Выступающие сменяли друг друга, демонстрировалась презентация со статистикой по нарушениям прав человека. Самыми благополучными были, как и ожидалось, скандинавские страны. Модератор объявил перерыв на десять минут, чтобы желающие могли размять ноги и попить водички. Никитин с Лякиным не стали покидать своих мест, так удачно занятых во втором ряду.
После перерыва объявили, что сейчас слово будет представлено сирийке Хадиже Мусали. Шепоток пробежал по залу, активизировались репортеры и фотографы. В зал вкатили инвалидную коляску, в которой, в больничной одежде и без головного убора, сидела девушка. Модератор помог подкатить коляску к микрофону и настроить его по высоте. Зал замер. Девушка явно испытывала дискомфорт от сотен нацелившихся на нее глаз, вспышек фотоаппаратов. Модератор повторно представил девушку и дал ей слово. Синхронный переводчик работал хорошо, Владимир внимательно слушал немного сбивчивый рассказ.

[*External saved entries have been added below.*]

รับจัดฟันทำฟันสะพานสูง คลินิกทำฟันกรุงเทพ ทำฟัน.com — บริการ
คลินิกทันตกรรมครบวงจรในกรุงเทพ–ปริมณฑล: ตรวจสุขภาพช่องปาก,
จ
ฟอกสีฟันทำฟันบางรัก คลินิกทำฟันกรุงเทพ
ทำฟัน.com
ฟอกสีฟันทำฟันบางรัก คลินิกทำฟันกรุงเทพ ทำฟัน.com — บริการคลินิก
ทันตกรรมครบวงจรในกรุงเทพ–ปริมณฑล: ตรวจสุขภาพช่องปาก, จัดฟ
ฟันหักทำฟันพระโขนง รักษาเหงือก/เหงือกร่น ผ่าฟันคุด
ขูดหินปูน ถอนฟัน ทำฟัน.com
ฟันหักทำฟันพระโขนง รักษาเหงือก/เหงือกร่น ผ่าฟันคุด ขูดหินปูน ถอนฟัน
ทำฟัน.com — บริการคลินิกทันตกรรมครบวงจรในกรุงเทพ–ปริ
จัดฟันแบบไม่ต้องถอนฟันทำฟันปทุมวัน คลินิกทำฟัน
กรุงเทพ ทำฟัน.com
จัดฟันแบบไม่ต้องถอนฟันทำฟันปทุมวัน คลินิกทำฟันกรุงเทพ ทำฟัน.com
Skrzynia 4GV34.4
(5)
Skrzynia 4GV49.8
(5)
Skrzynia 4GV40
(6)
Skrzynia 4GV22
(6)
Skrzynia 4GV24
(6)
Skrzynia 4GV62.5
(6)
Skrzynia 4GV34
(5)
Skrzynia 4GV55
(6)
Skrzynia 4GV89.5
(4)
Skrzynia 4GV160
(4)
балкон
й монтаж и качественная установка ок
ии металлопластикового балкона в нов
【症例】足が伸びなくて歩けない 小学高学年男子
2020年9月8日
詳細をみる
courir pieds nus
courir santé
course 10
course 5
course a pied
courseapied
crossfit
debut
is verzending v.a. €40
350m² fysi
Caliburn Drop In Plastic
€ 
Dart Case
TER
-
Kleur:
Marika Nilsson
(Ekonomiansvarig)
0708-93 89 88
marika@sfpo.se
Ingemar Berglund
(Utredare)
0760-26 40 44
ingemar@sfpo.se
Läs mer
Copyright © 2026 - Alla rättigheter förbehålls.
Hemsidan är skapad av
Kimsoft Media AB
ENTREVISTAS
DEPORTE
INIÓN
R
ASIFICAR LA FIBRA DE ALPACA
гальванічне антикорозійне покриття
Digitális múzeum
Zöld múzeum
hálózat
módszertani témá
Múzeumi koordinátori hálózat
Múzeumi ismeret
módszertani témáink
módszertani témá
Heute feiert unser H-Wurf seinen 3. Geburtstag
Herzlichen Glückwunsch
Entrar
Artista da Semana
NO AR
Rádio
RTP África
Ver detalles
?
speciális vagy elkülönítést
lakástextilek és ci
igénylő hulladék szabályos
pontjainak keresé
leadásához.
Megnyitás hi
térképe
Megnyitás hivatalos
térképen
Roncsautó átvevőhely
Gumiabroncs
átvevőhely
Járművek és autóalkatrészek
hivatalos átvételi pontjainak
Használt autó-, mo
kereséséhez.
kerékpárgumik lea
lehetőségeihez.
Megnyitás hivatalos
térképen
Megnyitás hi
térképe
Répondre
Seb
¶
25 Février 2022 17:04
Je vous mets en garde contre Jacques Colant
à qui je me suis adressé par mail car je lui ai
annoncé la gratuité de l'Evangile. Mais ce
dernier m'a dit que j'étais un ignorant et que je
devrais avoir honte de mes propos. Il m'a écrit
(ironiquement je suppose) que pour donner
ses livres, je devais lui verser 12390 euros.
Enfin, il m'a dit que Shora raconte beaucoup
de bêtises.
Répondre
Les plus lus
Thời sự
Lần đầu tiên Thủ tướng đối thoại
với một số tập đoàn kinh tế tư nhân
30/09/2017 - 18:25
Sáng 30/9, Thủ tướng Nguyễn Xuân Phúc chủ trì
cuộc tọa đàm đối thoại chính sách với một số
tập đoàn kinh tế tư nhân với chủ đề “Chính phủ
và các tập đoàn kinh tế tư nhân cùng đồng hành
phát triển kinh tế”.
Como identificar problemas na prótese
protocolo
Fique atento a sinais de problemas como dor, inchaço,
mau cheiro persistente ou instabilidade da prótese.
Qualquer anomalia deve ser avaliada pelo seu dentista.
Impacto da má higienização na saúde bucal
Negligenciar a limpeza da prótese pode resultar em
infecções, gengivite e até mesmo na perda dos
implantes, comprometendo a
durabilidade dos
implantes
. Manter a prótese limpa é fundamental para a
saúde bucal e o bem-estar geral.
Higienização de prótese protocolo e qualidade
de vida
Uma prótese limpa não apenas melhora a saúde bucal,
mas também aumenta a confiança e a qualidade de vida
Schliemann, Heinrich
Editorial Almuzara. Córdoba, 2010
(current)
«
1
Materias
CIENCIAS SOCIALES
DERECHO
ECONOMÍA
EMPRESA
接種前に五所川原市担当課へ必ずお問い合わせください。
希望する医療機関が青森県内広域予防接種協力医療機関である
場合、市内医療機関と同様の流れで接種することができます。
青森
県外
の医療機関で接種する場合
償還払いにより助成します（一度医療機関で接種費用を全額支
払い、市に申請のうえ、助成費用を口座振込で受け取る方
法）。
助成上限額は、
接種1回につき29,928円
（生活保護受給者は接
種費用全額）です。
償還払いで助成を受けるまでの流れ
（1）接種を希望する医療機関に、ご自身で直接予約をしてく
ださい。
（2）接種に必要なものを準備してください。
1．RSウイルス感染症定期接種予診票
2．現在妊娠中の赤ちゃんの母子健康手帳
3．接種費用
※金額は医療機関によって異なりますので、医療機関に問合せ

— Меня зовут Хадижа Мусали, мне шестнадцать лет, и я родилась в городе Алеппо. Мне было двенадцать, когда война пришла в наш дом, был убит мой брат. Моя семья, спасаясь от войны, бежала в Иорданию. Там нас разместили в лагере «Заатари», где мы жили все это время. Нас хорошо кормили, построили школы, больницу, гуманитарная помощь к нам поступала часто…
Девушка запнулась, видно было что текст ее выступления подготовлен сотрудниками гуманитарных миссий и дирекцией лагеря. Владимир напряженно ожидал, неужели интуиция подвела его, и он попал сюда выслушать этот заученный текст? Девушка попросила воды. Сделав пару глотков, она обвела глазами зал и достаточно громко спросила у присутствующих на арабском языке:
— Люди услышат и увидят все, что я скажу?
У Никитина засосало под ложечкой: вот оно, ради чего он пришел, не обманула чуйка проходимца. Услышав в ответ от модератора, что CNN и France Press ведут прямую трансляцию, сирийка подняла микрофон.
— Все что я сказала до этого — правда! По крайней мере, мне так казалось, что все это правда и о нас заботится директор Труассо и Красный Крест. Но однажды к нам в лагерь попала русская девушка, Александра Иванова, у которой украли документы. Только с ее приходом я поняла, что мы жили в темноте, что мы были слепы!
Голос девушки крепчал, она даже преобразилась: пять минут назад в кресле сидел подросток, запуганный и искалеченный. Теперь это была девушка, она расправила плечи, голос звучал твердо, глаза смело смотрели в зал.
— С ее приходом мы узнали, что гуманитарная помощь, привозимая нам, разворовывалась, мы получали только мизерную часть.
При этих словах директор Труассо дернулся было к своему микрофону, но осекся и съежился под взглядами зала. Девушка между тем продолжала:
— Но воровство — не самое страшное! Нет, не самое! Куда страшнее торговля людьми, процветающая в лагере «Заатари» при попустительстве господина Труассо!
Девушка, полуобернувшись, указательным пальцем показала на побледневшего директора. Зал загудел, и один назойливый корреспондент, выскочив вперед, закричал:
— Мисс Мусали, у вас есть доказательства ваших слов, у вас есть свидетели? То, что вы говорите, серьезное обвинение!